An interview with Peter Ross for the SWH! podcast talking about Steeple Chasing will be available soon
In 2018 poet and author Michael Pedersen lost a cherished friend, Scott Hutchison, soon after their collective voyage into the landscape of the Scottish Highlands. Just weeks later, Michael began to write to him. In Boy Friends he confronts the bewildering process of grief, what starts as a love letter to one magical, coruscating human soon becomes a paean to all the gorgeous male friendships that have transformed his life.
Tanya Franks’ son Zach was nineteen when she discovered him rerouting the wires of their landline, sure that the phone was bugged, that his friends were Mafia, that the helicopters swirling above were deployed by spies, that he couldn’t trust anyone – her included. That moment upturned and unmoored everything. It would strand them both in a profound and terrifying isolation the way that perhaps only a psychotic break – or loving someone who is experiencing one – can.

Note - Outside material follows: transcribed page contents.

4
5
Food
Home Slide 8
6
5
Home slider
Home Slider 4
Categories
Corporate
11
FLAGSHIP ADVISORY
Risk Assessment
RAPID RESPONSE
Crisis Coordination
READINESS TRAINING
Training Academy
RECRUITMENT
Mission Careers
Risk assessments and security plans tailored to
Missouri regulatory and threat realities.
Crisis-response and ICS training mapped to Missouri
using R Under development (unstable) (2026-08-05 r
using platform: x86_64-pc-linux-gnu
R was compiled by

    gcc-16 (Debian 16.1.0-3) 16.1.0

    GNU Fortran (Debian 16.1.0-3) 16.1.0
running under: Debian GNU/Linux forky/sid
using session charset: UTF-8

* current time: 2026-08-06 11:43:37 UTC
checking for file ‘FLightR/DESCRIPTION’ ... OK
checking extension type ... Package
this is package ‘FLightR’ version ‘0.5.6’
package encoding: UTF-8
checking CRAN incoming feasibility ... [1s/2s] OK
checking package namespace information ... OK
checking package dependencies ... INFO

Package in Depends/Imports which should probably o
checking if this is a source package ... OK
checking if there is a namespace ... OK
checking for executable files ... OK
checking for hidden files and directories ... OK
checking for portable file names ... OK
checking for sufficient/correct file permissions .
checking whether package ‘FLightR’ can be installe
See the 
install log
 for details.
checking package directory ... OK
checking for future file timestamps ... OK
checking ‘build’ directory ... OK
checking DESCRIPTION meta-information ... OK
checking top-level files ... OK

Zig-Zag Boy is a journey along the tough frontiers of love and madness. As Tanya fights for answers and understanding – coming up against broken healthcare systems in the UK and the US – she is forced to question whether there were warning signs she missed, whether Zach will be able to have a normal life, and what ‘normal’ really means.
Scots What Hae!'s Ali Braidwood will be chairing this event
Dealing with loss and desiring revenge, two women join forces in Kirsty Logan’s mesmeric dark tale. Now She is Witch is set in a richly drawn world where women grasp at power through witchcraft, poisons and sexuality.

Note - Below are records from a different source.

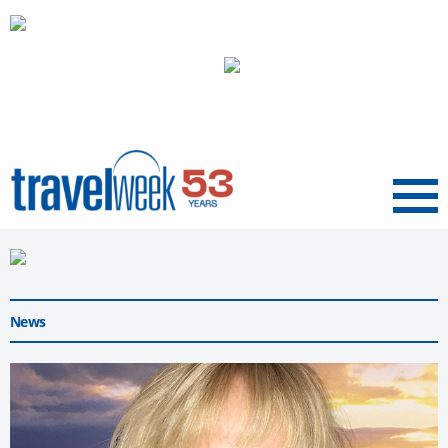
Menu
News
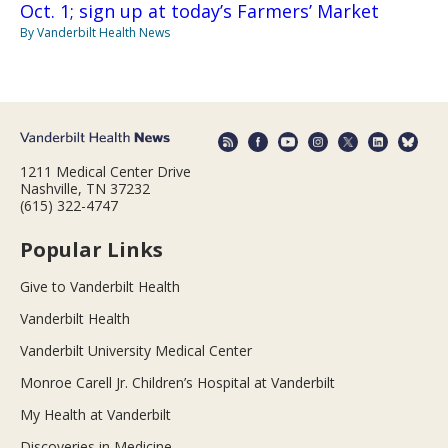
Oct. 1; sign up at today’s Farmers’ Market
By Vanderbilt Health News
1211 Medical Center Drive
Nashville, TN 37232
(615) 322-4747
Popular Links
Give to Vanderbilt Health
Vanderbilt Health
Vanderbilt University Medical Center
Monroe Carell Jr. Children’s Hospital at Vanderbilt
My Health at Vanderbilt
Discoveries in Medicine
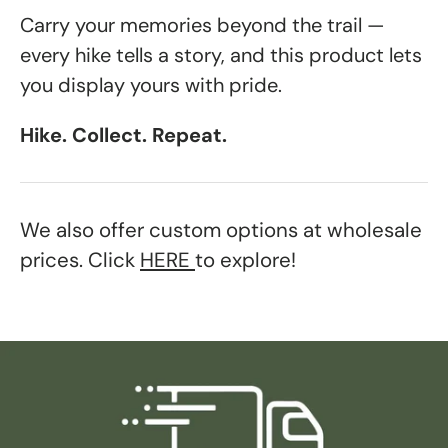
Carry your memories beyond the trail —
every hike tells a story, and this product lets
you display yours with pride.
Hike. Collect. Repeat.
We also offer custom options at wholesale
prices. Click
HERE
to explore!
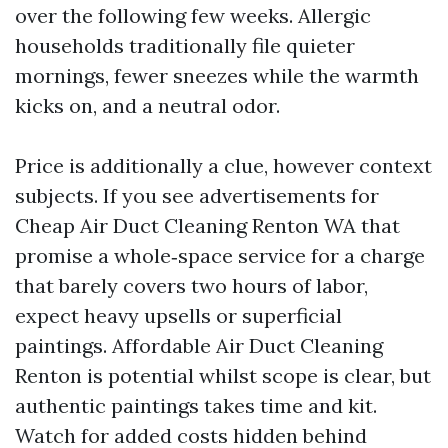
over the following few weeks. Allergic
households traditionally file quieter
mornings, fewer sneezes while the warmth
kicks on, and a neutral odor.
Price is additionally a clue, however context
subjects. If you see advertisements for
Cheap Air Duct Cleaning Renton WA that
promise a whole‑space service for a charge
that barely covers two hours of labor,
expect heavy upsells or superficial
paintings. Affordable Air Duct Cleaning
Renton is potential whilst scope is clear, but
authentic paintings takes time and kit.
Watch for added costs hidden behind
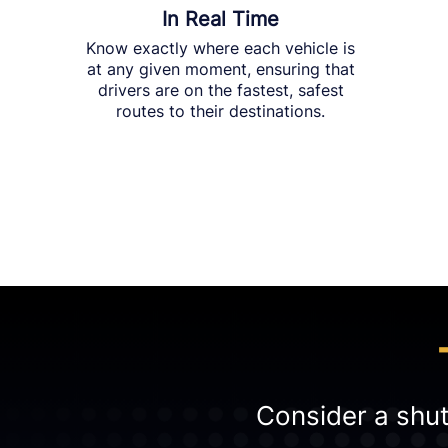
In Real Time
Know exactly where each vehicle is
at any given moment, ensuring that
drivers are on the fastest, safest
routes to their destinations.
Consider a shutt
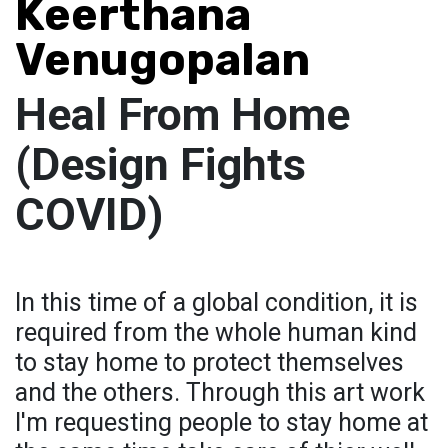
Keerthana
Venugopalan
Heal From Home
(Design Fights
COVID)
In this time of a global condition, it is
required from the whole human kind
to stay home to protect themselves
and the others. Through this art work
I'm requesting people to stay home at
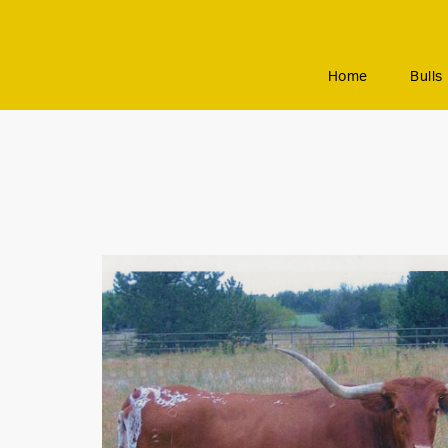
Home
Bulls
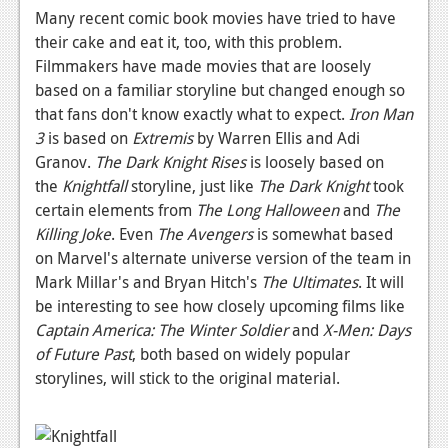
Many recent comic book movies have tried to have
their cake and eat it, too, with this problem.
Filmmakers have made movies that are loosely
based on a familiar storyline but changed enough so
that fans don't know exactly what to expect.
Iron Man
3
is based on
Extremis
by Warren Ellis and Adi
Granov.
The Dark Knight Rises
is loosely based on
the
Knightfall
storyline, just like
The Dark Knight
took
certain elements from
The Long Halloween
and
The
Killing Joke
. Even
The Avengers
is somewhat based
on Marvel's alternate universe version of the team in
Mark Millar's and Bryan Hitch's
The Ultimates
. It will
be interesting to see how closely upcoming films like
Captain America: The Winter Soldier
and
X-Men: Days
of Future Past
, both based on widely popular
storylines, will stick to the original material.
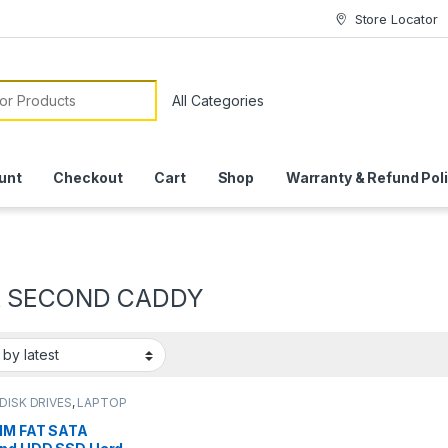
Store Locator
or:
unt
Checkout
Cart
Shop
Warranty & Refund Pol
A SECOND CADDY
DISK DRIVES
,
LAPTOP
SSORIES
MM FAT SATA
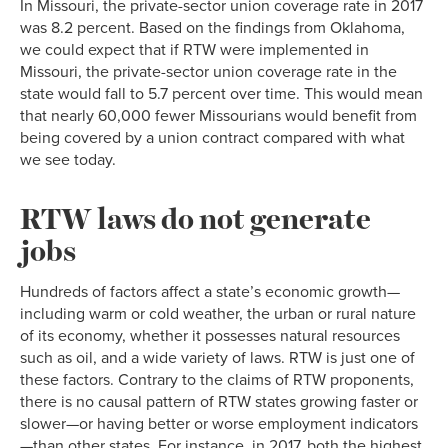
In Missouri, the private-sector union coverage rate in 2017
was 8.2 percent. Based on the findings from Oklahoma,
we could expect that if RTW were implemented in
Missouri, the private-sector union coverage rate in the
state would fall to 5.7 percent over time. This would mean
that nearly 60,000 fewer Missourians would benefit from
being covered by a union contract compared with what
we see today.
RTW laws do not generate
jobs
Hundreds of factors affect a state’s economic growth—
including warm or cold weather, the urban or rural nature
of its economy, whether it possesses natural resources
such as oil, and a wide variety of laws. RTW is just one of
these factors. Contrary to the claims of RTW proponents,
there is no causal pattern of RTW states growing faster or
slower—or having better or worse employment indicators
—than other states. For instance, in 2017, both the highest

Some of what they say about witches is true.
She dug her mother's grave in the poison garden so it would stay hidden...
Lux has lost everything when Else finds her, alone in the woods. Her family, her lover, her home - all burned. The world is suspicious of women like her, neither maiden nor mother. But Lux is cunning; she knows how to exploit people's expectations, how to blend into the background. And she knows a lot about poisons.
From the snowy winter woods to the bright midnight sun; from the horrors of plague to the relief of healing; from lost and powerless to finding your path, Now She is Witch questions the oppositions that shadow our lives. In rich and immersive prose Kirsty Logan conjures a world of violence and beauty in which women grasp at power through witchcraft and poisons, through sexuality and childbearing, through performance and pretence, and most of all through throwing other women to the wolves. This is a witch story unlike any other
Based on a chilling true story, Orpheus Builds a Girl is Heather’s debut novel
Wilhelm von Tore is dying. As he looks back on his life he reflects on his upbringing in Dresden, his beloved Grandmother and his medical career during the second world war. But mostly he remembers his darling Luci, the great love of his life, his dark-haired beauty promised to him in a dream years before they met.

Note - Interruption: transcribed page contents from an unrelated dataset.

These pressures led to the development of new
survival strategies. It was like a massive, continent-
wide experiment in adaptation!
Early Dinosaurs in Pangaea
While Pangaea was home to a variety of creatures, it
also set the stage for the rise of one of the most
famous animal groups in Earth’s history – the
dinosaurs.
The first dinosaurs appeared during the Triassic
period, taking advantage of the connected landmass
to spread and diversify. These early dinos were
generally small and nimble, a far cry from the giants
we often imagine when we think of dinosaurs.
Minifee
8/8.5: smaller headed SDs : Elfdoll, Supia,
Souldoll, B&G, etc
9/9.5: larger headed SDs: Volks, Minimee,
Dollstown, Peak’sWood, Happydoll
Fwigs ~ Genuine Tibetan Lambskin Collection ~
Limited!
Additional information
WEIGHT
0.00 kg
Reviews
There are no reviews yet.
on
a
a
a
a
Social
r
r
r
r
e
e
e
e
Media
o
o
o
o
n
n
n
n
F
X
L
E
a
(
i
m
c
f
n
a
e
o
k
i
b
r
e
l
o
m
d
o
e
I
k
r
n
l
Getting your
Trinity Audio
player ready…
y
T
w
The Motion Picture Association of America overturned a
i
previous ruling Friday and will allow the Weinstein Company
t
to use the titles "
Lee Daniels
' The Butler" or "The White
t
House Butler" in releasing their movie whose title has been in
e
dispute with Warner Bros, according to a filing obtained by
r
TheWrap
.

Though only together for a few months in her first life, their love is written in the stars. Using scientific research compiled over decades, Wilhelm ensures that, for him and his beloved, death is only the beginning. But through the cracks in Wilhem’s story there is another voice, that of Gabriela, and she will not let this version of events go unchallenged. She tells the story of her sister Luciana, fearless and full of life, and the madman who robbed her from her grave.’
There will be an interview with Heather Parry in the June issue of SNACK magazine
Why play to 12,000 people when you can play to 12? In Autumn 2021, Robin Ince's stadium tour with Professor Brian Cox was postponed due to the pandemic. Rather than do nothing, he decided instead to go on a tour of over a hundred bookshops in the UK, from Wigtown to Penzance; from Swansea to Margate.
Packed with witty anecdotes and tall tales, Bibliomaniac: An Obsessive’s Tour Of The Bookshops Of Britain takes the reader on a journey across Britain as Robin explores his lifelong love of bookshops and books - and also tries to find out just why he can never have enough of them. It is the story of an addiction and a romance, and also of an occasional points failure just outside Oxenholme.